Namun ada beberapa hal yang sekiranya dijadikan pelajaran dari pengalaman proses pemilihan Kepala Desa selama ini. Pertama, dengan banyaknya peminat, maka penyaringan dan persyaratan seyogyanya diperketat, sehingga tidak ada lagi calon Kepala Desa yang ”diragukan” setelah yang bersangkutan terpilih, atau sebaliknya, calon yang semula ”diragukan” malah ikut pemilihan. Kedua, pengajuan program kerja sebagai salah satu persyaratan, seyogyanya mendapat perhatian yang lebih memadai, sebagai batu uji daya tanggap calon terhadap permasalahan (sekaligus upaya pemecahannya) di desanya. Ketiga, kelambatan dari jadwal yang telah ditentukan, baik karena kelalaian calon memenuhi persyaratan, cara kerja panitia lokal yang ”santai”, atau ”ketenangan” penanganan instansi yang di atasnya, kiranya dapat dihindari, apalagi kalau karena keterlambatan salah satu desa mengakibatkan penangguhan untuk tingkat wilayah yang lebih luas (kecamatan/kewedanaan). Keempat, menghindari adanya ”wasit yang ikut main”, sehingga memerlukan pengawasan yang lebih intensif, baik sebelum masa kampanye, pada masa kampanye, dan terutama pada hari ”H”-nya, sejak jam 00.00 WIB sampai dengan selesai penghitungan hasil suara, agar penyelewengan oleh figur-figur tertentu dapat dihindari. Kelima, besarnya dana pencalonan yang telah ditetapkan pemerintah seyogyanya mendapat pengawasan, untuk menghindari pemanfaatan kesempatan dalam kesempitan, karena calon biasanya menanggung beban biaya yang cukup besar untuk biaya-biaya lainnya. Keenam, mengurangi /meniadakan keterlibatan penjudi, karena peranan yang satu ini dapat mempengaruhi opini massa. Dan mungkin hal lain, yang belum terungkap di sini.

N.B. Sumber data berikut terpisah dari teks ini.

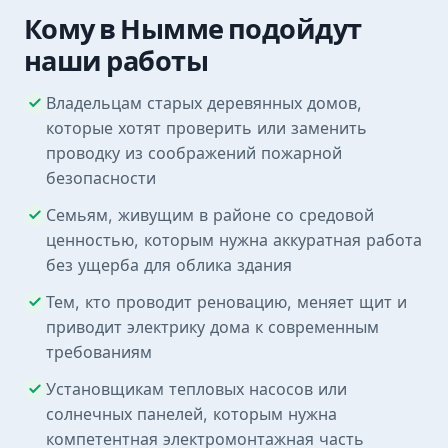
Кому в Нымме подойдут
наши работы
Владельцам старых деревянных домов,
которые хотят проверить или заменить
проводку из соображений пожарной
безопасности
Семьям, живущим в районе со средовой
ценностью, которым нужна аккуратная работа
без ущерба для облика здания
Тем, кто проводит реновацию, меняет щит и
приводит электрику дома к современным
требованиям
Установщикам тепловых насосов или
солнечных панелей, которым нужна
компетентная электромонтажная часть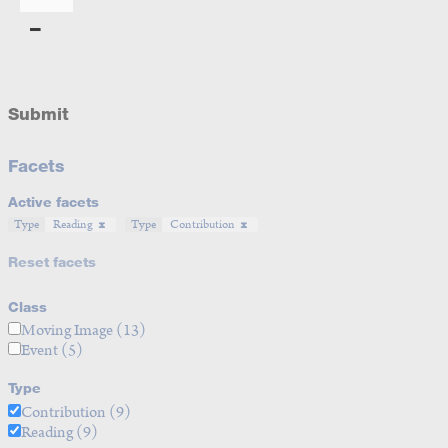
Submit
Facets
Active facets
Type
Reading
Type
Contribution
Reset facets
Class
Moving Image
(13)
Event
(5)
Type
Contribution
(9)
Reading
(9)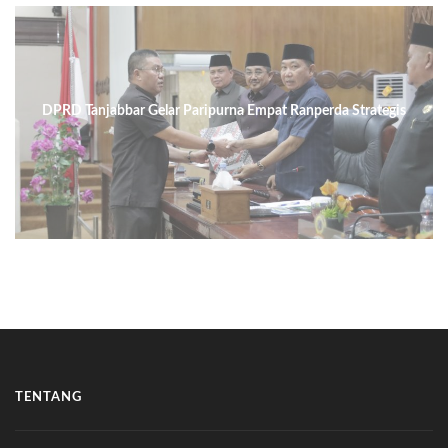
DPRD Tanjabbar Gelar Paripurna Empat Ranperda Strategis
TENTANG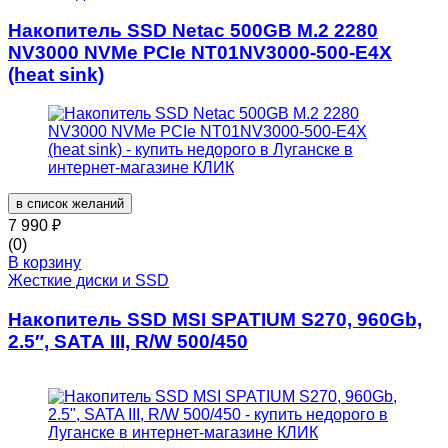
Накопитель SSD Netac 500GB M.2 2280
NV3000 NVMe PCIe NT01NV3000-500-E4X
(heat sink)
в список желаний
7 990
₽
(0)
В корзину
Жесткие диски и SSD
Накопитель SSD MSI SPATIUM S270, 960Gb,
2.5″, SATA III, R/W 500/450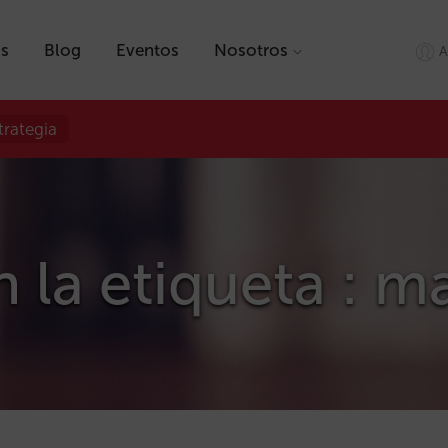
as
Blog
Eventos
Nosotros
A
trategia
n la etiqueta : m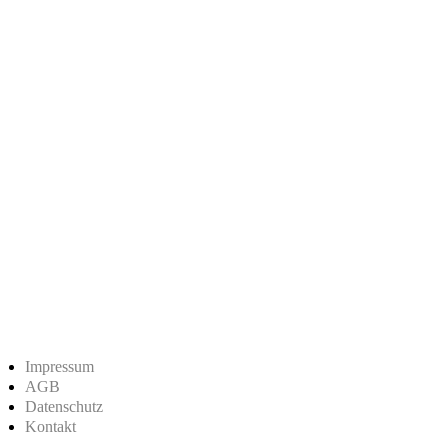
Impressum
AGB
Datenschutz
Kontakt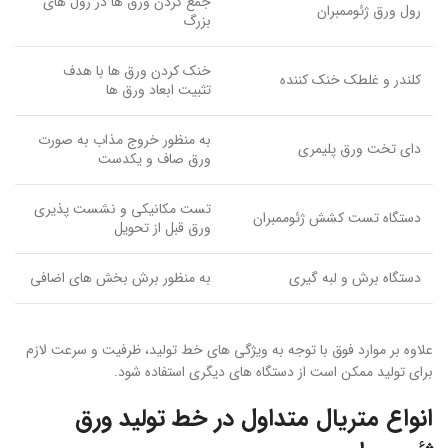
جمع کردن ورق ها در رول های
رول ورق ژئوممبران
بزرگ
خنک کردن ورق ها با هدف
کلندر و غلطک خنک کننده
تثبیت ابعاد ورق ها
به منظور خروج مذاب به صورت
دای تخت ورق پلیمری
ورق صاف و یکدست
تست مکانیکی و نشست پذیری
دستگاه تست کشش ژئوممبران
ورق قبل از تحویل
دستگاه برش و لبه گیری
به منظور برش بخش های اضافی
علاوه بر موارد فوق با توجه به ویژگی های خط تولید، ظرفیت و سرعت لازم
برای تولید ممکن است از دستگاه های دیگری استفاده شود.
انواع متریال متداول در خط تولید ورق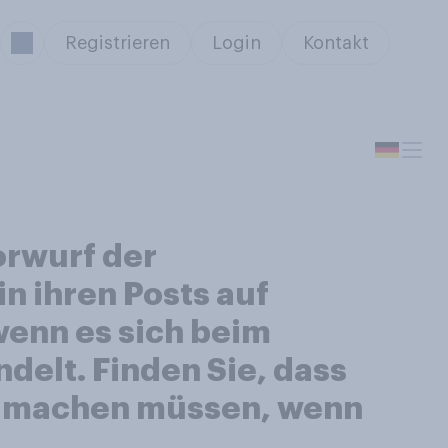
Registrieren
Login
Kontakt
orwurf der
n ihren Posts auf
wenn es sich beim
elt. Finden Sie, dass
ich machen müssen, wenn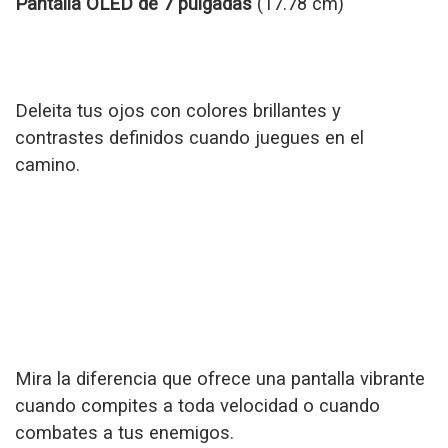
Pantalla OLED de 7 pulgadas
(17.78 cm)
Deleita tus ojos con colores brillantes y
contrastes definidos cuando juegues en el
camino.
Mira la diferencia que ofrece una pantalla vibrante
cuando compites a toda velocidad o cuando
combates a tus enemigos.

Akan halnya pemekaran desa itu sendiri, tentu memerlukan pemikiran, waktu dan biaya yang tidak sedikit. Tetapi, kalau kita telah sepakat untuk menjadikan desa sebagai sasaran utama pembangunan, seyogyanya kita menerima konsekuensi logis berikutnya, yakni mendudukkan kepentingan desa pada prioritas yang tinggi.

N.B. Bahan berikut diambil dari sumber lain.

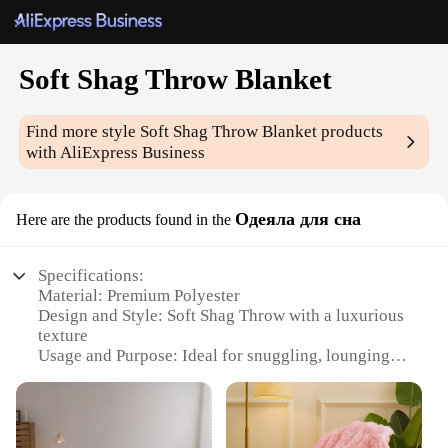
Soft Shag Throw Blanket
Find more style
Soft Shag Throw Blanket
products
with AliExpress Business
Одеяла для сна
Here are the products found in the
Specifications:
Material: Premium Polyester
Design and Style: Soft Shag Throw with a luxurious
texture
Usage and Purpose: Ideal for snuggling, lounging,
or decorating
Performance and Property: Plush, cozy, and durable
Shape or Size: Generously sized to provide ample
coverage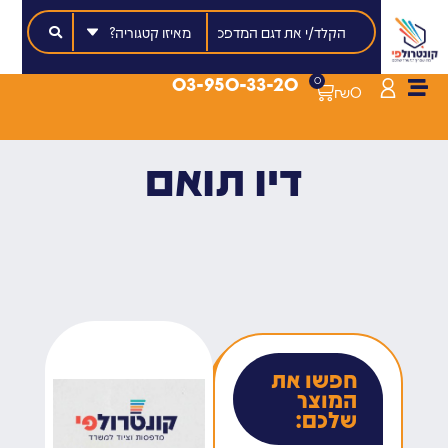
03-950-33-20
0
₪
0
דיו תואם
חפשו את
המוצר
שלכם: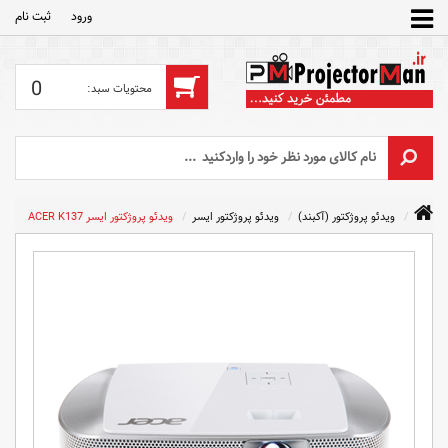
ورود
ثبت‌ نام
0
ویدئو پروژکتور (آکبند)
ویدئو پروژکتور ایسر
ویدئو پروژکتور ایسر ACER K137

Bahwa prioritas kita sekarang tertuju dalam mempersiapkan suksesnya Pemilu tahun 1987, mungkin pemantapan dari pemekaran desa yang lalu merupakan salah-satu upayanya, kalau dipandang bahwa pemekaran desa baru belum memungkinkan. Atau, siapa tahu dengan pemekaran desa baru yang diselenggarakan secepatnya justru akan menyambut Pemilu tahun 1987 dengan sebaik-baiknya.



Artikel ini dimuat di Harian Pikiran Rakyat, Senin, 3 Maret 1986; halaman 6.